(What you need to do):
Across the listing below, how many lines include the word "dịch"? The answer is that number, with nothing added.

*** Record extracts Section Begins ***

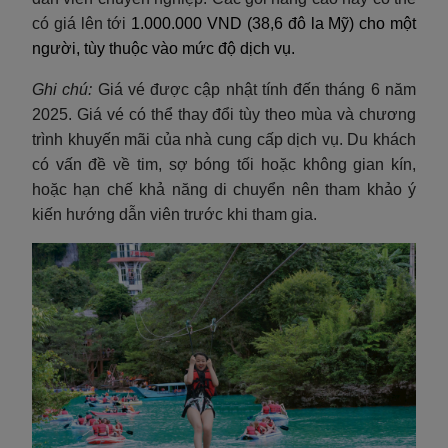
có giá lên tới
1.000.000 VND (38,6 đô la Mỹ) cho một
người, tùy thuộc vào mức độ dịch vụ.
Ghi chú:
Giá vé được cập nhật tính đến tháng 6 năm
2025. Giá vé có thể thay đổi tùy theo mùa và chương
trình khuyến mãi của nhà cung cấp dịch vụ. Du khách
có vấn đề về tim, sợ bóng tối hoặc không gian kín,
hoặc hạn chế khả năng di chuyển nên tham khảo ý
kiến hướng dẫn viên trước khi tham gia.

*** Record extracts Section Ends ***

(Output):
2